Natalie, a solicitor from Taunton, has been a Trustee with St. Giles Animal Rescue since June 2020.
Here, she explains how she uses her professional expertise to support the charity and how she benefits in return.
During the pandemic, Natalie set up and helped coordinate over 40 community groups, offering vital support to hundreds of vulnerable people in Taunton. It was this taste of social action that led to her becoming a Trustee with St. Giles.
“I sort of fell into volunteering during the COVID-19 pandemic. Looking back, it was driven by this awful, helpless feeling of being stuck in a really uncertain situation. I felt the need to do something and to keep myself busy so I set up 40 local Covid-19 groups, many of which are still running. During this time, the Giles Centre reached out to me as they were looking for another trustee to join their board. Because I love animals and am passionate about helping them, I thought it would be a good fit for me and that my skills could really help them.
“My previous volunteering experience means I know my community really well, so I have been able to help raise the profile of the organisation in the local area. My background in law has enabled me to support them with the legalities of governance and I have also helped answer questions about their premises and grant funding.
“The role is really rewarding. I go up to the sanctuary and see the dogs and cats that we have rescued and that makes it all feel so worthwhile."
“The role is really rewarding.
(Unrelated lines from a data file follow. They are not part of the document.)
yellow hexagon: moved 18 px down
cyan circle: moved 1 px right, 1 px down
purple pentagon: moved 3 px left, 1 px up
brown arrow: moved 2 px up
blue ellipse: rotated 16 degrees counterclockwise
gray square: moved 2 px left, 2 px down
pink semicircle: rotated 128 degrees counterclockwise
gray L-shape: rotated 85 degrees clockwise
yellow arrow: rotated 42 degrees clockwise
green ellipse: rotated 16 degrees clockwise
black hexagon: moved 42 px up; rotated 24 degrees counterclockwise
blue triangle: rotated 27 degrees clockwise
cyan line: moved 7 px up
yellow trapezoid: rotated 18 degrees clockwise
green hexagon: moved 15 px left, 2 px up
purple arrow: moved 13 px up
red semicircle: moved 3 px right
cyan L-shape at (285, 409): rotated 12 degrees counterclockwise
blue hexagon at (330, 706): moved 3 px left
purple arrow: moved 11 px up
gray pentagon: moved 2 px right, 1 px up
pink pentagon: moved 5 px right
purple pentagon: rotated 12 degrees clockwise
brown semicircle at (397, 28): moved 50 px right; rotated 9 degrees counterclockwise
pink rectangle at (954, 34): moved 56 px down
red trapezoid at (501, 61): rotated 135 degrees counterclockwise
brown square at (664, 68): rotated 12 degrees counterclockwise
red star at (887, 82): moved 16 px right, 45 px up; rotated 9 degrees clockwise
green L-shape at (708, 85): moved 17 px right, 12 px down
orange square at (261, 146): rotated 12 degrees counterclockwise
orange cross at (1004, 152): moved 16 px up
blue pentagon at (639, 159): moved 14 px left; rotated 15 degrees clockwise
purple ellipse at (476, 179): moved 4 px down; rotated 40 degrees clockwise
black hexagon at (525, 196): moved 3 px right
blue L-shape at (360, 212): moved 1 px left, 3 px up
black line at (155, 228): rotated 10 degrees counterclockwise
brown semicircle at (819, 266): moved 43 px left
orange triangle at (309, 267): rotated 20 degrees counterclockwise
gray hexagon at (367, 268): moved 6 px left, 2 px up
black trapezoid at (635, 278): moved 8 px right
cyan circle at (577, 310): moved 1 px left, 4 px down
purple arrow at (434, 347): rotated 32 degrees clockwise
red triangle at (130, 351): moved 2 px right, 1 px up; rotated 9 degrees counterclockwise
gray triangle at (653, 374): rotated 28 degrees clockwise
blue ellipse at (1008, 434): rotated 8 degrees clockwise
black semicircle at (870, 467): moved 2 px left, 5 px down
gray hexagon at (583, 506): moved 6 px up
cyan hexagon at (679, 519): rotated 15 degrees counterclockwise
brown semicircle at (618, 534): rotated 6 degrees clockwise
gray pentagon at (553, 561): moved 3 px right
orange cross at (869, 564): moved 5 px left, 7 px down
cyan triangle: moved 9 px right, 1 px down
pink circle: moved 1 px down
I go up to the sanctuary and see the dogs and cats that we have rescued and that makes it all feel so worthwhile. And obviously it is good to have on your CV - it shows you are the sort of a person who is benevolent and willing to give up their time, plus it broadens your skillset.
“The jobs market is quite competitive at the moment so anything that sets you apart from other candidates, that shows you’ve really played a big part in your community, will be beneficial. If you’re volunteering for a cause that you are passionate about, you'll stand out to potential employers. Plus, you’ll be able to talk to interviewers about other life skills that aren’t necessarily academic.
“I’d advise anyone who feels they have something to offer to consider trusteeship because charities are crying out for people with diverse skillsets. Trustees can specialise in anything; sales and marketing, finance, legal or managerial, and you don't necessarily need a professional qualification.
“As a board we meet once every six weeks 6 weeks on Zoom for about an hour and a half and I’m available by email. It’s very flexible and I don’t have to attend every meeting. So, in terms of time commitment, it's not like a job. But I think it's always worth finding out what the expectation is, because every charity is different.
“I’d like to demystify trusteeship as it isn’t as scary as people might think, both in terms of time commitment and also the responsibilities involved. In actual fact, you could find it really quite rewarding and beneficial!”
Jack Lines, Director and Animal Physiotherapist at St. Giles explains:
“Natalie has made a massive impact on the charity, with her experience and qualifications we have been able to branch out into new areas of revenue we've wanted to achieve for a long time. We're now in the process of securing 10 cattery pens under a license through the onsite Animal Centre and this will allow us to increase our cash flow and help rehome more unwanted and stray animals. Natalie’s input during our Trustees meetings has also been invaluable, she has been able to give us secure, sound advice to help improve the charity and support the Board.”